Alors qu’une tentative de coup d’Etat a eu lieu en Jordanie et que le prince Hamzah a été accusé d’en être l’auteur, l’ancien prince héritier a fait des révélations lundi, indiquant dans un audio, qu’il a été menacé par les services de sécurité du pays mais ne prévoit pas de suivre leurs ordres «inacceptables» de rester confiné chez lui et coupé de toute communication publique.

Les autorités jordaniennes ont déclaré dimanche qu’elles avaient déjoué un «complot malveillant» de Hamzah visant à déstabiliser le royaume avec un soutien étranger. Hamzah a nié avoir participé à un complot et dit qu’il est pris pour cible pour avoir dénoncé la corruption et la mauvaise gouvernance. Au lendemain de ces accusations à son encontre, le prince Hamzah a fait un audio dans lequel il révèle des menaces.

«Le chef d’Etat-major de l’armée est venu me voir et a lancé des menaces au nom des chefs des agences de sécurité», a indiqué Hamzah dans l’enregistrement. «J’ai enregistré ses commentaires et je les ai distribués à mes connaissances à l’étranger ainsi qu’à ma famille au cas où quelque chose se passerait», a-t-il poursuivi.

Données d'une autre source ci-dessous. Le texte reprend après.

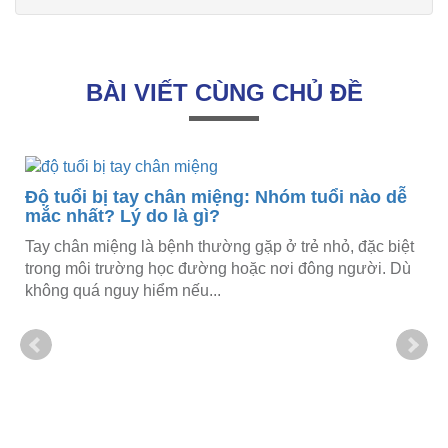
BÀI VIẾT CÙNG CHỦ ĐỀ
Độ tuổi bị tay chân miệng: Nhóm tuổi nào dễ
mắc nhất? Lý do là gì?
Tay chân miệng là bệnh thường gặp ở trẻ nhỏ, đặc biệt
trong môi trường học đường hoặc nơi đông người. Dù
không quá nguy hiểm nếu...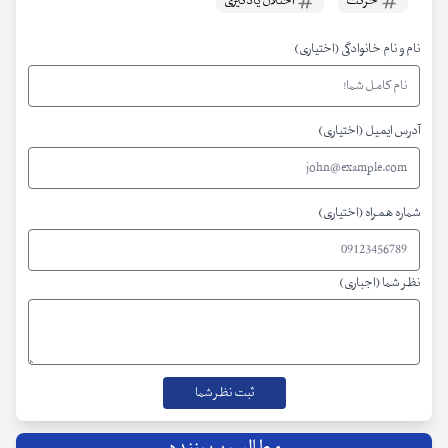
حرکت
اختلال یادگیری
نام و نام خانوادگی (اختیاری)
آدرس ایمیل (اختیاری)
شماره همراه (اختیاری)
نظر شما (اجباری)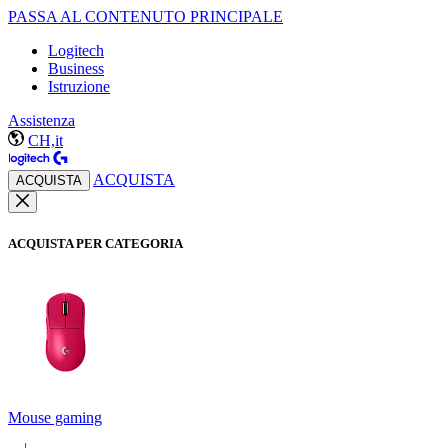
PASSA AL CONTENUTO PRINCIPALE
Logitech
Business
Istruzione
Assistenza
CH,it
ACQUISTA
ACQUISTA
ACQUISTA PER CATEGORIA
Mouse gaming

« Je ne veux pas escalader maintenant, mais bien sûr, je ne respecterai pas quand il me dit  » vous n’êtes pas autorisé à sortir, tweeter ou vous connecter avec les gens et vous n’êtes autorisé à voir que les membres de la famille  » », a ajouté le prince. «Lorsqu’un chef d’Etat-major de l’armée dit cela, c’est quelque chose que je trouve inacceptable», dénonce le frère du Roi de Jordanie.

Un pays stratégique

L’enregistrement, qui a circulé en ligne, indique que les tensions sont vives entre le roi de Jordanie Abdallah II et son demi-frère Hamzah, un ancien prince héritier. Les États-Unis se sont rapidement rangés du côté d’Abdullah, un proche allié occidental dans une région instable. Le fait que les gouvernements américain et arabe se rangent rapidement du côté d’Abdullah reflétait l’importance stratégique du pays.

Sur le plan intérieur, la critique sans précédent du prince Hamzah à l’égard de la classe dirigeante, sans nommer le roi, pourrait soutenir les plaintes croissantes concernant la mauvaise gouvernance et les violations des droits de l’homme en Jordanie. Abdullah et Hamzah sont tous deux les fils du défunt roi Hussein, qui reste une figure bien-aimée, deux décennies après sa mort. En montant sur le trône en 1999, Abdullah a nommé Hamzah comme prince héritier, pour lui en à révoquer le titre, cinq ans plus tard.